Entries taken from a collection
►

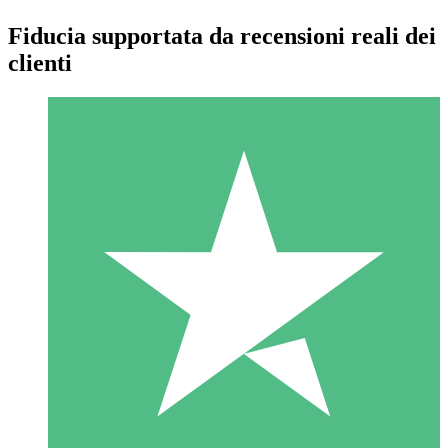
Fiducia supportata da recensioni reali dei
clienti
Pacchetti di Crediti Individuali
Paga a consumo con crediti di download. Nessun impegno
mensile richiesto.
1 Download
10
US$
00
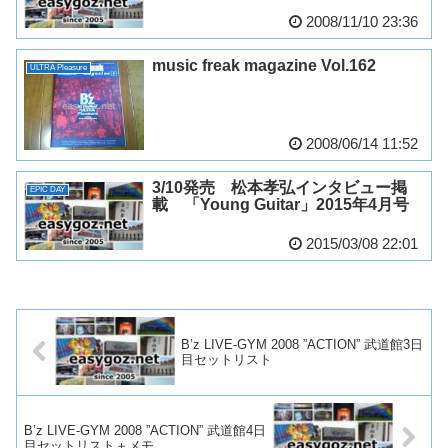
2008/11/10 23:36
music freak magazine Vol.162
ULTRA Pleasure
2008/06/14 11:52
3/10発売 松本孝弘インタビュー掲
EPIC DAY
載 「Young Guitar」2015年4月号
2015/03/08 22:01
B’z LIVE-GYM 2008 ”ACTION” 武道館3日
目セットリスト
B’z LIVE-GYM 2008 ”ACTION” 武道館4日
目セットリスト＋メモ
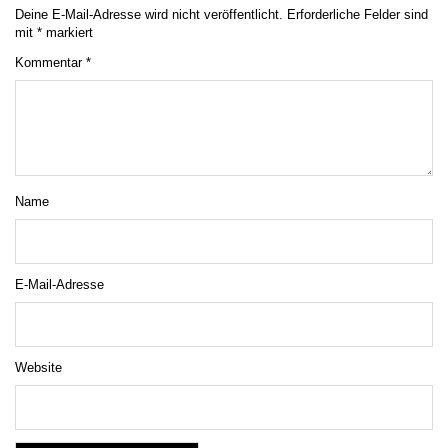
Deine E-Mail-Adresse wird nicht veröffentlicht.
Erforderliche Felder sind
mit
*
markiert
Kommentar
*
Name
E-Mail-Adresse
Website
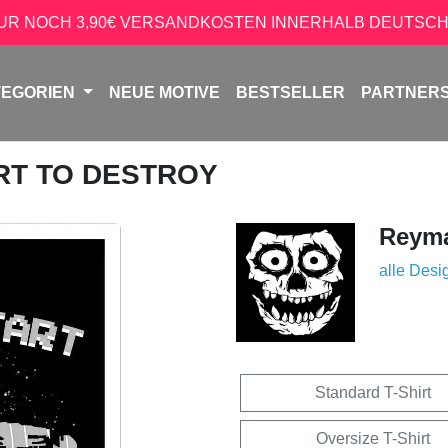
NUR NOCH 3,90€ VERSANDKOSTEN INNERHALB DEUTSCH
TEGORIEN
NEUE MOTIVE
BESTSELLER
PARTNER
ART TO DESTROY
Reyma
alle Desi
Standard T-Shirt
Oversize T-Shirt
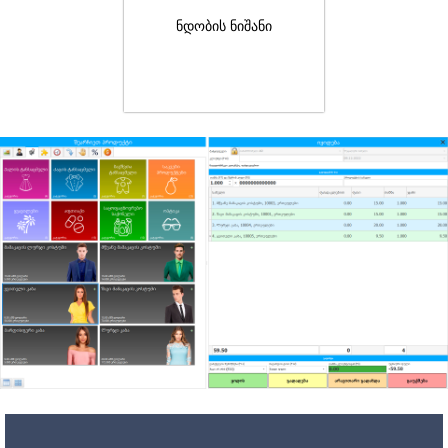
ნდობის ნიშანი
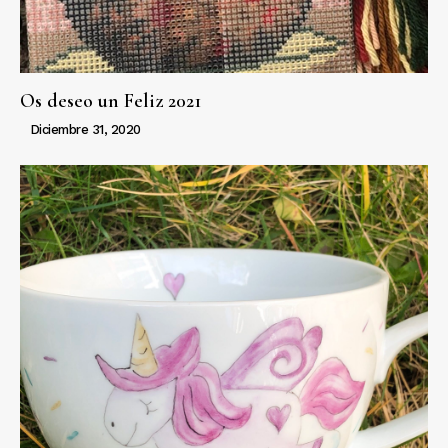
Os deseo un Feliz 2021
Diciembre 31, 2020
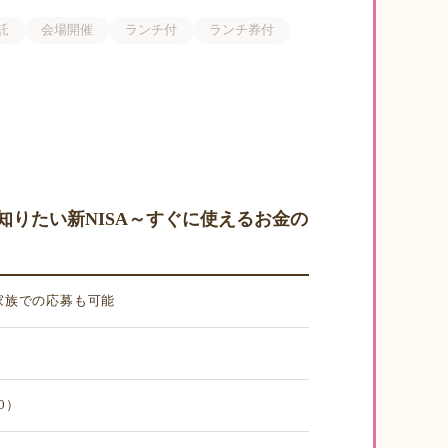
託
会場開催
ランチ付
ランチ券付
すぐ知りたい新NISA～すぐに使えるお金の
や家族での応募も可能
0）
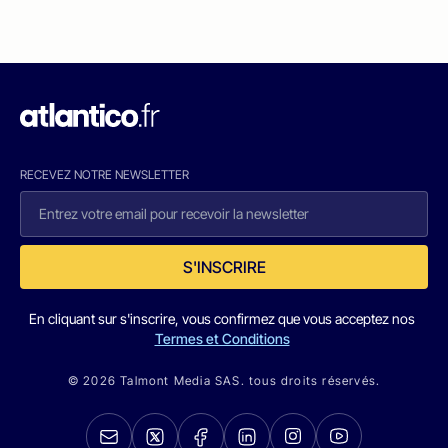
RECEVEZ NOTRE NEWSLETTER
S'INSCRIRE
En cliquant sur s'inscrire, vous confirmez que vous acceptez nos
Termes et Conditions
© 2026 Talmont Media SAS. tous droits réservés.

◄

*About this task:* Every entry above is to be set down exactly; the pictures are to be left out.

*Response to the task:*
Fiducia supportata da recensioni reali dei
clienti
Pacchetti di Crediti Individuali
Paga a consumo con crediti di download. Nessun impegno
mensile richiesto.
1 Download
10
US$
00
2008/11/10 23:36
music freak magazine Vol.162
ULTRA Pleasure
2008/06/14 11:52
3/10発売 松本孝弘インタビュー掲
EPIC DAY
載 「Young Guitar」2015年4月号
2015/03/08 22:01
B’z LIVE-GYM 2008 ”ACTION” 武道館3日
目セットリスト
B’z LIVE-GYM 2008 ”ACTION” 武道館4日
目セットリスト＋メモ
Deine E-Mail-Adresse wird nicht veröffentlicht.
Erforderliche Felder sind
mit
*
markiert
Kommentar
*
Name
E-Mail-Adresse
Website
NUR NOCH 3,90€ VERSANDKOSTEN INNERHALB DEUTSCH
TEGORIEN
NEUE MOTIVE
BESTSELLER
PARTNER
ART TO DESTROY
Reyma
alle Desi
Standard T-Shirt
Oversize T-Shirt
ნდობის ნიშანი
Os deseo un Feliz 2021
Diciembre 31, 2020
託
会場開催
ランチ付
ランチ券付
すぐ知りたい新NISA～すぐに使えるお金の
や家族での応募も可能
0）
RECEVEZ NOTRE NEWSLETTER
S'INSCRIRE
En cliquant sur s'inscrire, vous confirmez que vous acceptez nos
Termes et Conditions
© 2026 Talmont Media SAS. tous droits réservés.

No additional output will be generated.